A. B. Yehoshua
Wikipedia says,
Avraham (“Boolie”) Yehoshua was born to a fifth-generation Jerusalem family of Sephardi origin. His father, Yaakov Yehoshua, was a scholar and author specializing in the history of Jerusalem. His mother, Malka Rosilio, immigrated from Morocco in 1932.
Yehoshua served as a paratrooper in the Israeli army from 1954 to 1957. He attended Gymnasia Rehavia. After studying literature and philosophy at the Hebrew University of Jerusalem, he began teaching. He lived in Jerusalem’s Neve Sha’anan neighborhood.

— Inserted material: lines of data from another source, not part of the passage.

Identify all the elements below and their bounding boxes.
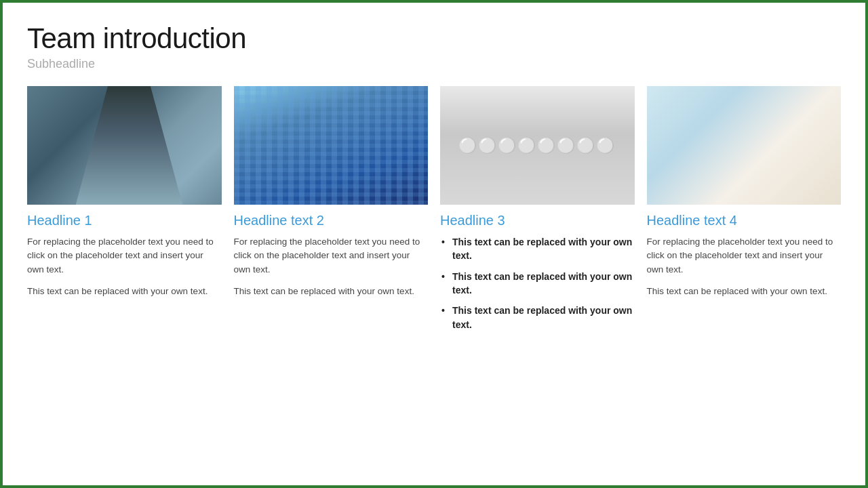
col3-bullet-2: This text can be replaced with your own …: [440, 270, 635, 298]
col3-bullet-1: This text can be replaced with your own …: [440, 235, 635, 263]
col4-headline: Headline text 4: [647, 213, 842, 228]
building-image: [234, 86, 429, 205]
slide: Team introduction Subheadline Headline 1…: [0, 0, 868, 488]
business-person-image: [27, 86, 222, 205]
col3-bullet-list: This text can be replaced with your own …: [440, 235, 635, 338]
column-2: Headline text 2 For replacing the placeh…: [234, 86, 429, 465]
col4-body: For replacing the placeholder text you n…: [647, 235, 842, 277]
column-3: Headline 3 This text can be replaced wit…: [440, 86, 635, 465]
column-4: Headline text 4 For replacing the placeh…: [647, 86, 842, 465]
slide-header: Team introduction Subheadline: [27, 23, 841, 71]
col1-extra: This text can be replaced with your own …: [27, 285, 222, 298]
col3-bullet-3: This text can be replaced with your own …: [440, 304, 635, 331]
col2-body: For replacing the placeholder text you n…: [234, 235, 429, 277]
col1-body: For replacing the placeholder text you n…: [27, 235, 222, 277]
slide-title: Team introduction: [27, 23, 841, 54]
columns-container: Headline 1 For replacing the placeholder…: [27, 86, 841, 465]
column-1: Headline 1 For replacing the placeholder…: [27, 86, 222, 465]
col4-extra: This text can be replaced with your own …: [647, 285, 842, 298]
col3-headline: Headline 3: [440, 213, 635, 228]
team-meeting-image: [647, 86, 842, 205]
col1-headline: Headline 1: [27, 213, 222, 228]
slide-subtitle: Subheadline: [27, 57, 841, 71]
pendulum-image: [440, 86, 635, 205]
col2-extra: This text can be replaced with your own …: [234, 285, 429, 298]
col2-headline: Headline text 2: [234, 213, 429, 228]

From 1963 to 1967 Yehoshua lived and taught in Paris and served as the General Secretary of the World Union of Jewish Students. Since 1972, he has taught Comparative and Hebrew Literature at the University of Haifa, where he holds the rank of Full Professor. In 1975 he was a writer-in-residence at St. Cross College, Oxford. He has also been a visiting professor at Harvard (1977) the University of Chicago (1988, 1997, 2000) and Princeton (1992).
Tamar Yellin
Tamar Yellin’s website says,
Tamar Yellin was born in the north of England. Her father was a third generation Jerusalemite and her mother the daughter of a Polish immigrant. She began writing fiction at an early age, and the creative tension between her Jewish heritage and her Yorkshire roots has informed much of her work. She received the Pusey and Ellerton Prize for Biblical Hebrew from Oxford University, and has worked as a teacher and lecturer in Judaism. Her first novel, The Genizah at the House of Shepher, appeared from The Toby Press in 2005 and was awarded the Sami Rohr Prize, the Ribalow Prize and was shortlisted for the Wingate Prize. Her collection, Kafka in Brontëland and other stories, appeared from Toby in 2006 and was awarded the Reform Judaism Prize, was longlisted for the Frank O’Connor International Short Story Award and was a finalist for the Edge Hill Prize. Her third book, Tales of the Ten Lost Tribes, appeared from Toby Press in 2008.
Tamar Yellin lives in Yorkshire.
The Link
Both authors are children of Jerusalemites, although only one lives here. (Also a link to me and my almost published novel).
2 replies on “2014 A to Z Challenge: Y”
I’m learning so much in regards to the way we as writers have so much in common outside of our love for writing.
The main thing we have in common is that we’re all lovely people.